### DATA EXTRACT

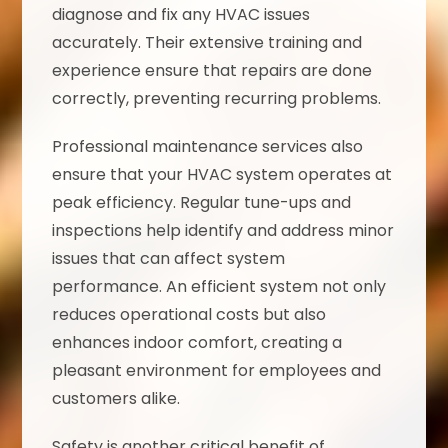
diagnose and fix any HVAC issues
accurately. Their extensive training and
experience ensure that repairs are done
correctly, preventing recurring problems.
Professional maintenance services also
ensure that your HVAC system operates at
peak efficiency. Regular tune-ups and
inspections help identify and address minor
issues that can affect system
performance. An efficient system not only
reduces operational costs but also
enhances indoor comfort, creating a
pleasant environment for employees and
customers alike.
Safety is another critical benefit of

######

- **TASK STATEMENT**:
Only the number is wanted: how many lines in the preceding entries hold the string "HVAC"?

- **RESPONSE FOR THIS EXERCISE**:
2